Google's CEO Tells Staff to Spend Hours Working Out 'Bard' AI Kinks

A leaked company-wide memo from CEO Sundar Pichai requests Google’s worker bees take two to four hours out of their day to make its search AI actually usable.

We may earn a commission from links on this page.
Sundar Pichai staring at the screen gesturing with his hand.
Google CEO Sundar Pichai told employees they already have ‘thousands’ of workers ‘dogfooding’ their Bard AI.
Photo: Anna Moneymaker (Getty Images)

Google knows its AI just isn’t ready for prime time, so it has a new plan to iron out all the kinks, by forcing thousands of its workers to spend hours poking and prodding the poor AI until it won’t embarrass the company when it’s finally released.

Business Insider reported based on a leaked company-wide email that Google is asking all of its employees to take two to four hours of their day to test Google’s “Bard” AI, the same system the company plans to integrate into its chat function. It’s unclear if all Googlers over the world have received the same ask. The company recently announced 12,000 job cuts to its global workforce, but Google, without its parent company Alphabet, still employs over 170,000 around the world.

In that memo, Google CEO Sundar Pichai said he would “appreciate” if all staff “contributed in a deeper way” and take two to four hours to pressure test Bard. Anybody who’s ever read a “suggestion” email from their boss knows that it’s more of a mandate than anything else. It’s unclear based on the email text if the two-to-four hour suggestion would be asked of them every day or spread over a longer period of time.


Google unveiled Bard last week in an attempt to keep its edge over Microsoft, which introduced its own chatbot AI into Bing search. During a recent intro presentation, the AI showcased an incorrect statement about the Webb Space Telescope, a blunder that reportedly caused the company to lose $100 billion in stock price.

According to the memo, Google already started internal testing, called “dogfooding” on Tuesday with Pichai saying the company already has “thousands” of external and internal testers mucking about with Bard. Those testers are reportedly investigating quality and safety concerns with the search AI, along with its “groundedness,” which could relate to whether the AI-generated text answers read as “human.”

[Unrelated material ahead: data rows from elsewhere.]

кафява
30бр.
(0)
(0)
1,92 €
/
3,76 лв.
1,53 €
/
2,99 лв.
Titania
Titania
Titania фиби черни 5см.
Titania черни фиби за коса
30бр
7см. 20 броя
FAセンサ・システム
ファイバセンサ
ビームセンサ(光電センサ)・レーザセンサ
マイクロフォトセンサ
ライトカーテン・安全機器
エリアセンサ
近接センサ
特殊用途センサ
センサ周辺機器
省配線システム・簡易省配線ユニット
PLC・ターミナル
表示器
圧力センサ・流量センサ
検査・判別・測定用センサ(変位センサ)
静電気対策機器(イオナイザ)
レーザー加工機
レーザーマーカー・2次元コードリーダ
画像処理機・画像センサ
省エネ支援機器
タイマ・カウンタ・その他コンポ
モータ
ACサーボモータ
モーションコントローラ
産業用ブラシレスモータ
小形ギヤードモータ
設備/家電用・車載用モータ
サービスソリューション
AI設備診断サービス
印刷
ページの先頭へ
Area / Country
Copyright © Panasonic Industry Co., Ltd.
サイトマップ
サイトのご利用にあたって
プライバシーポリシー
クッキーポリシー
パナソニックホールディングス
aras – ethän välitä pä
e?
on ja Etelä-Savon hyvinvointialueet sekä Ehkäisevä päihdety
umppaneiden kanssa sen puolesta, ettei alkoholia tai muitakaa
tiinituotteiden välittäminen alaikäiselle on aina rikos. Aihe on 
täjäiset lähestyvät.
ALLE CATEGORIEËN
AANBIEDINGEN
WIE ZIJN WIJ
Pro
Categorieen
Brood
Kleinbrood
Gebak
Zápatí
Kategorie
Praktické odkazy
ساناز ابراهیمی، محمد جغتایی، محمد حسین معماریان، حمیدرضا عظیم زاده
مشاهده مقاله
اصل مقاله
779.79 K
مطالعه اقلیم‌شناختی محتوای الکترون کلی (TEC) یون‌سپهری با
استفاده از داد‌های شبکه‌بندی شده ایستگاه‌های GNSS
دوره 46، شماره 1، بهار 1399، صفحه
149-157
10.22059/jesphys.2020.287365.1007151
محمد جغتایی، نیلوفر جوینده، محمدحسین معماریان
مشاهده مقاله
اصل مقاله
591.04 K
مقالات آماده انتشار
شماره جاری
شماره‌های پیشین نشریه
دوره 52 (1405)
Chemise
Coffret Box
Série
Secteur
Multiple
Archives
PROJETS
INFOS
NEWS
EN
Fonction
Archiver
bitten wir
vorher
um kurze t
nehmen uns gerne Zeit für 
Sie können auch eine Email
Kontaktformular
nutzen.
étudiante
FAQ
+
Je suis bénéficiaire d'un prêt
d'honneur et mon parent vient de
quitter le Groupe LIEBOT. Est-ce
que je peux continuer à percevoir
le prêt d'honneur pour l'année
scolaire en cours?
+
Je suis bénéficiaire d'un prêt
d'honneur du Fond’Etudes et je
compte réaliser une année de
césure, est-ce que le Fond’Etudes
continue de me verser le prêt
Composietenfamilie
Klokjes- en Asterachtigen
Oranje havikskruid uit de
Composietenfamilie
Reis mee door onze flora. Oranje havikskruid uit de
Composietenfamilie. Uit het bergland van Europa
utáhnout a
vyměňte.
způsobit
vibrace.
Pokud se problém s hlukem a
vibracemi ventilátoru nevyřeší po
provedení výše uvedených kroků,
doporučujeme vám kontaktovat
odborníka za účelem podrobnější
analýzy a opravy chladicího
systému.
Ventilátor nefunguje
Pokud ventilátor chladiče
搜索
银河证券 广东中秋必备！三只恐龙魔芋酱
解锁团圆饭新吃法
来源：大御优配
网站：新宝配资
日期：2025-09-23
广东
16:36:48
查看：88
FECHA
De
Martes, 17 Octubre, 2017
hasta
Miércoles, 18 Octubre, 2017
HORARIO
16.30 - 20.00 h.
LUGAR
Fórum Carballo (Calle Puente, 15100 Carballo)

A Google spokesperson told Gizmodo in an email that “Testing and feedback, from Googlers and external trusted testers, are important aspects of improving Bard to ensure it’s ready for our users. We often seek input from Googlers to help make our products better, and it’s an important part of our internal culture.” The company did not respond to questions about how long and how often staff are expected to stress test the AI.

Google has been smarting ever since it first displayed its AI, and the comparisons between Bard’s rather lackluster display and Bing search AI’s growing list of applications has put the company on the back foot. Demonstrations of Google’s Bard did not provide citations for the content it showed, unlike Bing search. However, citations aren’t the end all, be all of giving credence to AI responses. Margaret Mitchell, the chief ethics researcher at Hugging Face who had been previously fired from Google’s AI team, told MIT Technology Review that “a lot of people don’t check citations” and that having citations show up might just lend credence to wrong information.

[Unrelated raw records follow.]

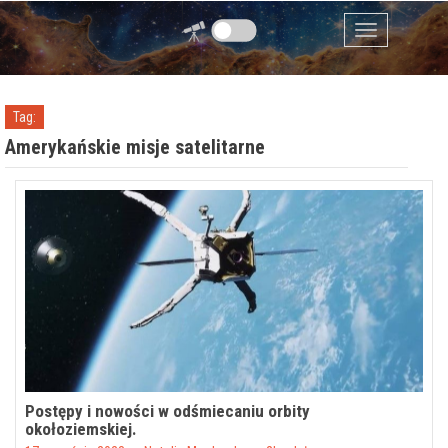
Przejdź do zawartości
Menu
Tag:
Amerykańskie misje satelitarne
Postępy i nowości w odśmiecaniu orbity
okołoziemskiej.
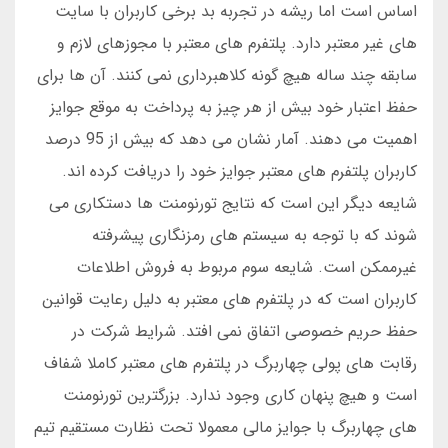
اساس است اما ریشه در تجربه بد برخی کاربران با سایت
های غیر معتبر دارد. پلتفرم های معتبر با مجوزهای لازم و
سابقه چند ساله هیچ گونه کلاهبرداری نمی کنند. آن ها برای
حفظ اعتبار خود بیش از هر چیز به پرداخت به موقع جوایز
اهمیت می دهند. آمار نشان می دهد که بیش از 95 درصد
کاربران پلتفرم های معتبر جوایز خود را دریافت کرده اند.
شایعه دیگر این است که نتایج تورنومنت ها دستکاری می
شوند که با توجه به سیستم های رمزنگاری پیشرفته
غیرممکن است. شایعه سوم مربوط به فروش اطلاعات
کاربران است که در پلتفرم های معتبر به دلیل رعایت قوانین
حفظ حریم خصوصی اتفاق نمی افتد. شرایط شرکت در
رقابت های پولی چهاربرگ در پلتفرم های معتبر کاملا شفاف
است و هیچ پنهان کاری وجود ندارد. بزرگترین تورنومنت
های چهاربرگ با جوایز مالی معمولا تحت نظارت مستقیم تیم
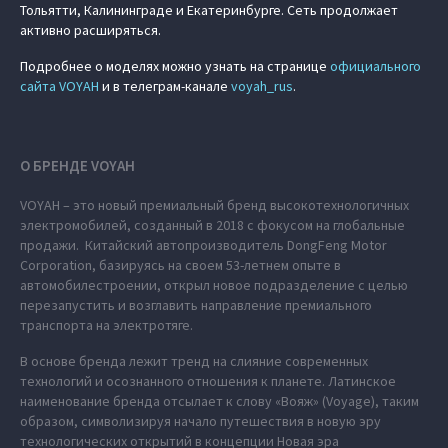
Тольятти, Калининграде и Екатеринбурге. Сеть продолжает
активно расширяться.
Подробнее о моделях можно узнать на странице
официального
сайта VOYAH
и в телеграм-канале
voyah_rus
.
О БРЕНДЕ VOYAH
VOYAH – это новый премиальный бренд высокотехнологичных
электромобилей, созданный в 2018 с фокусом на глобальные
продажи. Китайский автопроизводитель DongFeng Motor
Corporation, базируясь на своем 53-летнем опыте в
автомобилестроении, открыл новое подразделение с целью
перезапустить и возглавить направление премиального
транспорта на электротяге.
В основе бренда лежит тренд на слияние современных
технологий и осознанного отношения к планете. Латинское
наименование бренда отсылает к слову «Вояж» (Voyage), таким
образом, символизируя начало путешествия в новую эру
технологических открытий в концепции Новая эра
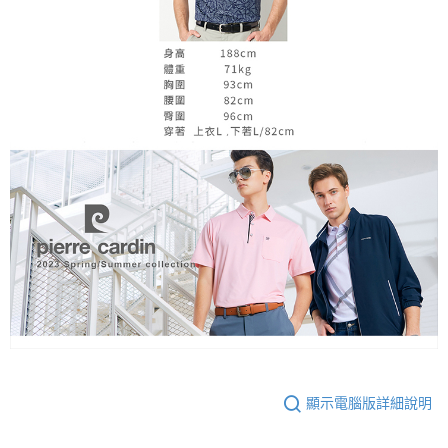
顯示電腦版詳細說明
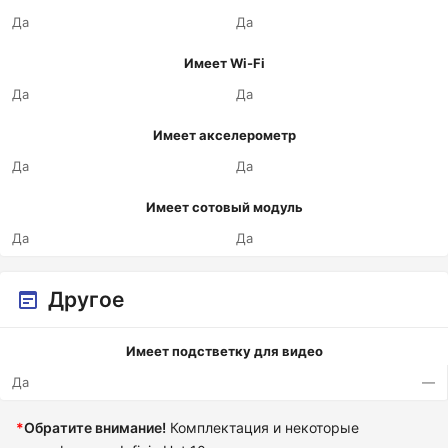
Да
Да
Имеет Wi-Fi
Да
Да
Имеет акселерометр
Да
Да
Имеет сотовый модуль
Да
Да
Другое
Имеет подстветку для видео
Да
—
*
Обратите внимание!
Комплектация и некоторые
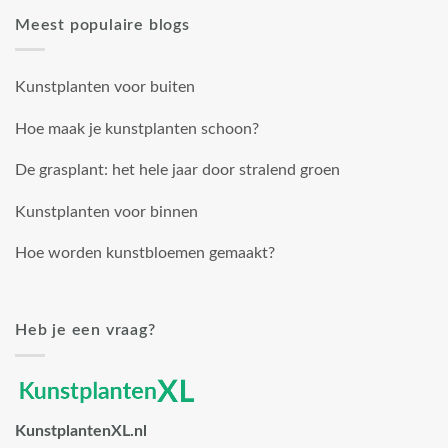
Meest populaire blogs
Kunstplanten voor buiten
Hoe maak je kunstplanten schoon?
De grasplant: het hele jaar door stralend groen
Kunstplanten voor binnen
Hoe worden kunstbloemen gemaakt?
Heb je een vraag?
KunstplantenXL.nl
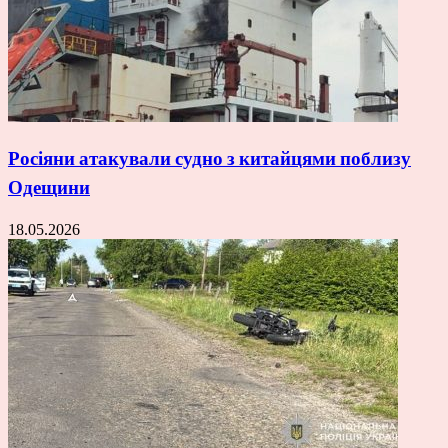
Росіяни атакували судно з китайцями поблизу
Одещини
18.05.2026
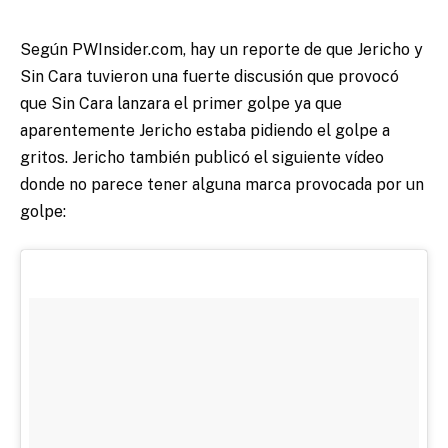
Según PWInsider.com, hay un reporte de que Jericho y
Sin Cara tuvieron una fuerte discusión que provocó
que Sin Cara lanzara el primer golpe ya que
aparentemente Jericho estaba pidiendo el golpe a
gritos. Jericho también publicó el siguiente vídeo
donde no parece tener alguna marca provocada por un
golpe:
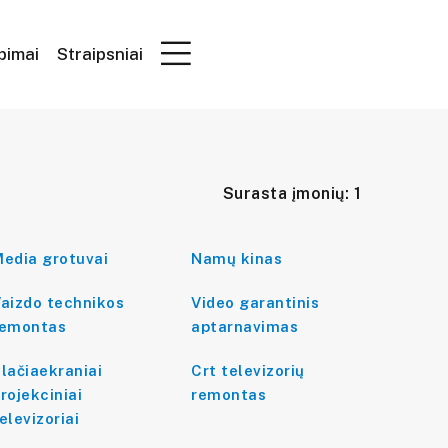
epimai
Straipsniai
Surasta įmonių: 1
edia grotuvai
Namų kinas
aizdo technikos
Video garantinis
remontas
aptarnavimas
lačiaekraniai
Crt televizorių
rojekciniai
remontas
elevizoriai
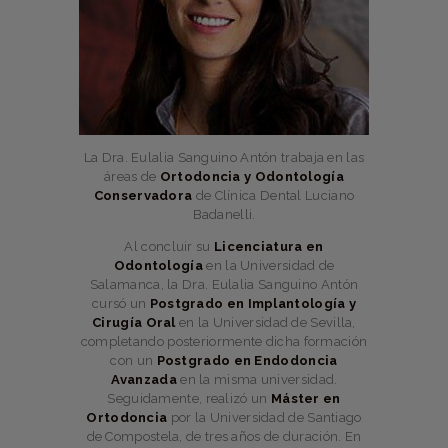
La Dra. Eulalia Sanguino Antón trabaja en las
áreas de
Ortodoncia y Odontología
Conservadora
de Clínica Dental Luciano
Badanelli.
Al concluir su
Licenciatura en
Odontología
en la Universidad de
Salamanca, la Dra. Eulalia Sanguino Antón
cursó un
Postgrado en Implantología y
Cirugía Oral
en la Universidad de Sevilla,
completando posteriormente dicha formación
con un
Postgrado en Endodoncia
Avanzada
en la misma universidad.
Seguidamente, realizó un
Máster en
Ortodoncia
por la Universidad de Santiago
de Compostela, de tres años de duración. En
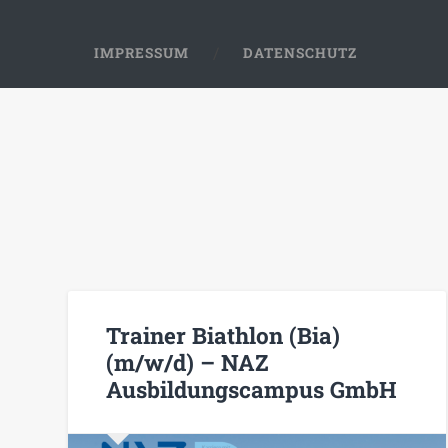
IMPRESSUM
DATENSCHUTZ
Trainer Biathlon (Bia)
(m/w/d) – NAZ
Ausbildungscampus GmbH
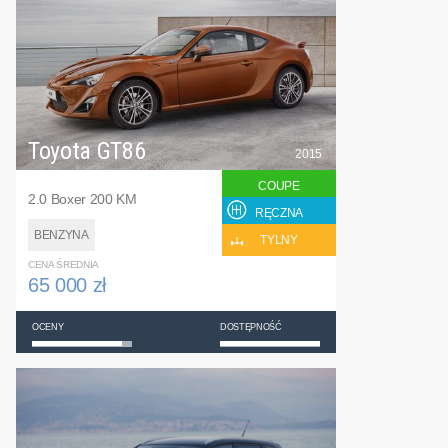
Toyota GT86
2015
COUPE
2.0 Boxer 200 KM
RĘCZNA
BENZYNA
TYLNY
CENA ŚREDNIA
65 000 zł
OCENY
DOSTĘPNOŚĆ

Bing search had a lot more bells and whistles at launch than Google’s offering, but it’s suffering from the same problems that other AI chatbots have long had, namely that they’re absolutely chock full of inaccuracies and, well, weird responses to user prompts.

And as for getting the AI to not share awful content—whether its xenophobia, racism, anti-Semitism—as chatbots have been known to do, it can take a lot of hands working long hours to get it into any halfway decent shape. OpenAI, the creator of ChatGPT who has helped Microsoft create its Bing AI, contracted with low-wage workers in Kenya to sift through thousands of examples of horrible content. This included child sexual abuse content, murder, torture, suicide, and more.


It’s unclear if Googlers will be subjected to some of the same, but it likely won’t be anywhere near fun for the thousands of employees expected to stress test the AI with prompts. Google recently invested nearly $400 million in OpenAI rival Anthropic, a company that is now hiring a “prompt engineer” for somebody to develop ways to get large language models to perform specific tasks.

Update 2/16/23 at 8:30 a.m. ET: This post was updated to correct the number of money Google lost due to its Bard wrong fact from $100 million to $100 billion.